◆ THE TASK: Only the lines below, from the one with "Unsere artConcrete Wandverkleidungen" through the one with "Strukturprägungen und die", are to be written out, exactly.

(Source records)
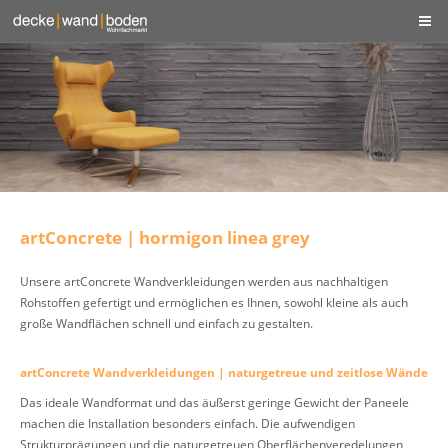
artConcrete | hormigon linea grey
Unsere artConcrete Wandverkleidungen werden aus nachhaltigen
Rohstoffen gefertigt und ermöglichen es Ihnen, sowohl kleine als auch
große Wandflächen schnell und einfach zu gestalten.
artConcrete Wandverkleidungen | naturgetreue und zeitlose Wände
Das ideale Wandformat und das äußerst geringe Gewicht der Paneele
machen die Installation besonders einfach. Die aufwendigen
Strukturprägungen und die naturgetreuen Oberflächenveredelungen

* * *

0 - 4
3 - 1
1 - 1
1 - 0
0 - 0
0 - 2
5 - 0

==

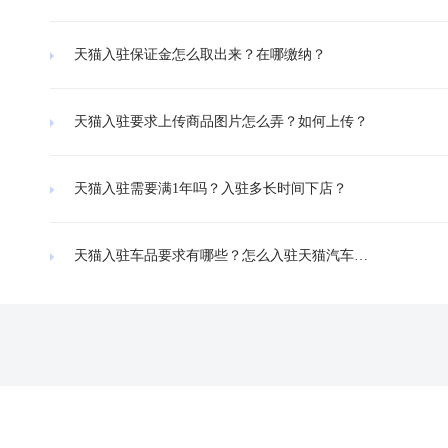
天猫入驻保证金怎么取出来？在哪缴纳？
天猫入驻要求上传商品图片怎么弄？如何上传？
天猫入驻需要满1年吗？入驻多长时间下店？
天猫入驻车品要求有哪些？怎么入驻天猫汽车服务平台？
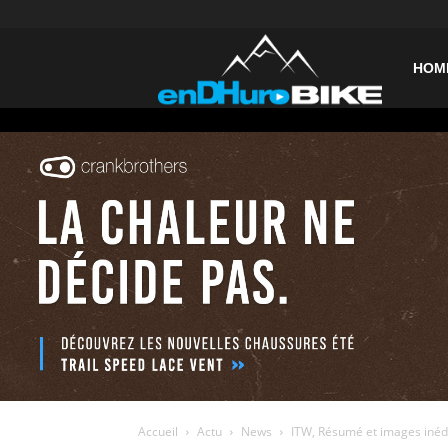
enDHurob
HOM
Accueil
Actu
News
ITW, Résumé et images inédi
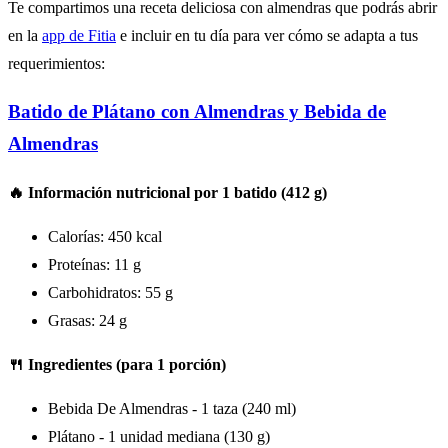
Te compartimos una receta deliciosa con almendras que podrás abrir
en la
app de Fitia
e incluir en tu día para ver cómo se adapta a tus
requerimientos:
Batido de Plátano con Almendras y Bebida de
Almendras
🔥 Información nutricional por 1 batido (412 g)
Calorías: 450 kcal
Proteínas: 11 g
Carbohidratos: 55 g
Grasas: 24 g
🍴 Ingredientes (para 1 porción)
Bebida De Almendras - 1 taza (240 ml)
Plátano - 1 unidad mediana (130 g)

◆ EXERCISE SOLUTION:
Unsere artConcrete Wandverkleidungen werden aus nachhaltigen
Rohstoffen gefertigt und ermöglichen es Ihnen, sowohl kleine als auch
große Wandflächen schnell und einfach zu gestalten.
artConcrete Wandverkleidungen | naturgetreue und zeitlose Wände
Das ideale Wandformat und das äußerst geringe Gewicht der Paneele
machen die Installation besonders einfach. Die aufwendigen
Strukturprägungen und die naturgetreuen Oberflächenveredelungen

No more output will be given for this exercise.